Needless to say, I’m no Orwell, just a jobbing old hack minus an academic past. With three GCE ‘O’ levels and a fascination with history, I set out to be a writer in the 1970s with no idea how to get into print. Yet even then, three decades after Animal Farm’s rejection, with all my futile romantic hopes and grammatical shortcomings, even a vain would-be wordsmith was allowed to communicate with the commissioning editors of the publishing world. When I tried to write a book in 1971, a history of an obscure Yorkshire railway line killed off by Dr. Beeching, no less than the managing director, David St. John Thomas of the publishers David and Charles, wrote to me a few days after receiving my pitiful MSS with a two page critique of my work and style, with pointers as to how I could improve the work, and encouraging me to keep on writing. In that same year, when I wrote an article on spec for the Observer, the editor of the Business Section, Anthony Bambridge, not only wrote me an uplifting letter, but telephoned me to thank me for my submission. And he printed it. At that time my work was being featured on BBC Radio 3 on a show called The Northern Drift. The producer was the late, legendary Alfred Bradley. He even agreed to meet me in a pub in Hull, where we sat for over two hours as he offered me advice.
Fast forward to the so-called ‘age of instant communication’, 2016. Two months ago I sent out 7 detailed proposals, four to TV production companies and three to publishers. Return postage and envelopes were enclosed, the submissions all backed up by e-mails. The result to date is … zilch. For nine months last year, as instructed by an interested publisher, I re-wrote a children’s novel five times until they were happy. Then silence fell. I badgered them: eventually they said that their ‘budget wouldn’t allow taking my work on at this time’. Would they have told me had I not kept at them? No. Today more than ever, time is money, and no-one has any to spare. Magazines, newspapers, publishers, the BBC, today all are infected with this courtesy by-pass, where good manners have been burned on the corporate bonfire. That said, I did encounter one pocket of ‘old school’ good manners when I wrote to Ian Hislop with a TV documentary proposal. He actually wrote back, in longhand, telling me he was ‘too busy’ but wishing me luck.

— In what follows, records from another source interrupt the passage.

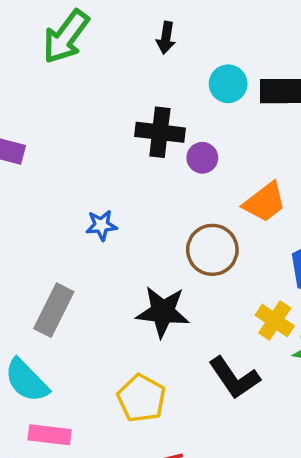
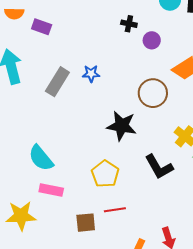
black cross: (160, 132) -> (129, 24), size x0.6
gray rectangle: (54, 310) -> (57, 82), moved

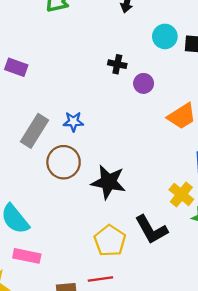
brown circle: (153, 93) -> (64, 162), moved
yellow pentagon: (105, 174) -> (110, 241), moved

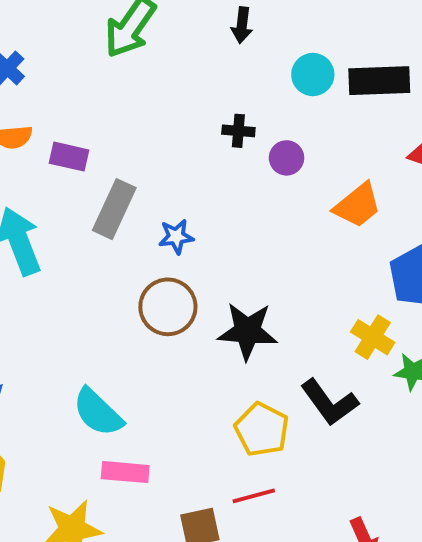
gray rectangle: (35, 131) -> (114, 209), moved

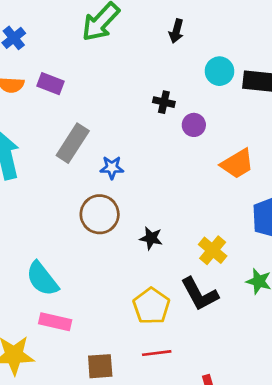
purple rectangle: (69, 157) -> (51, 84), moved
black star: (247, 331) -> (151, 238), size x0.6
yellow cross: (373, 337) -> (213, 250), moved
red line: (254, 496) -> (157, 353), moved

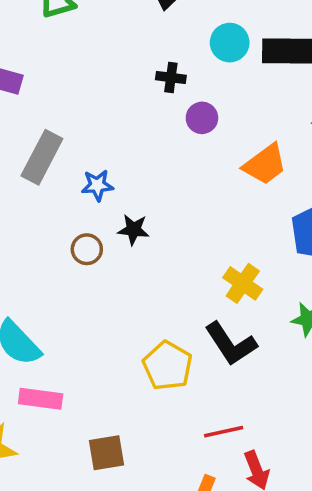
black cross: (164, 102) -> (171, 78), moved
brown circle: (100, 214) -> (87, 249), size x0.6
black star: (151, 238) -> (133, 230), moved
red line: (157, 353) -> (224, 432), moved

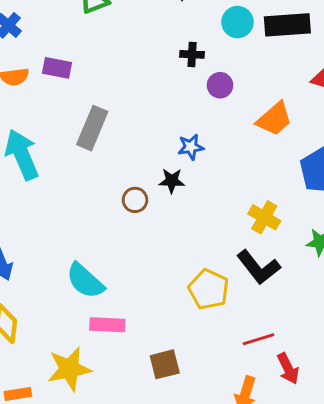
blue star: (97, 185) -> (191, 147), moved

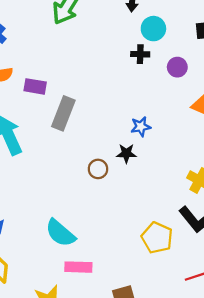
cyan circle: (237, 22) -> (153, 29), moved
purple rectangle: (57, 68) -> (35, 86), moved
purple circle: (220, 85) -> (177, 67), moved

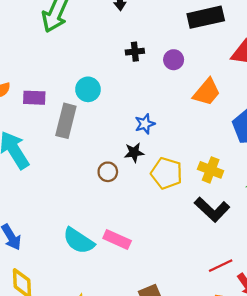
cyan circle: (153, 29) -> (88, 89), moved
yellow pentagon: (157, 238) -> (167, 173), moved
pink rectangle: (78, 267) -> (117, 239), moved, turned 30

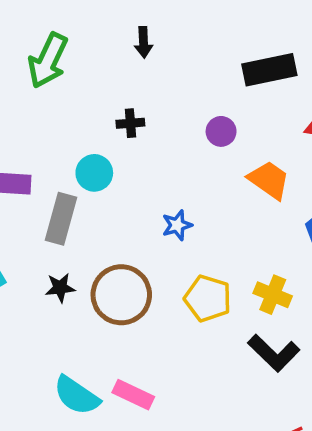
black cross: (135, 52) -> (130, 123), moved
orange trapezoid: (207, 92) -> (269, 180), turned -96
black star: (134, 152) -> (60, 288), moved
brown circle: (108, 172) -> (121, 295), size x2.0

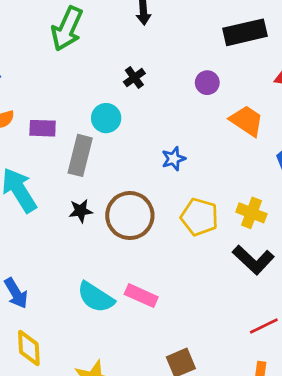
black cross: (130, 123) -> (134, 78), turned -30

Of course, it is quite possible that after 40 years of work perhaps my ideas and my creativity have run their vague commercial course. However, I still fall back on Thomas Edison’s dictum; “Our greatest weakness lies in giving up. The most certain way to succeed is always to try just one more time.”
David St John Thomas died in his sleep on 19 August 2014 at the age of 84 while on a cruise in the Baltic. I shall remember him and Alfred Bradley fondly, because something good died with them; the human etiquette of response and considerate correspondence.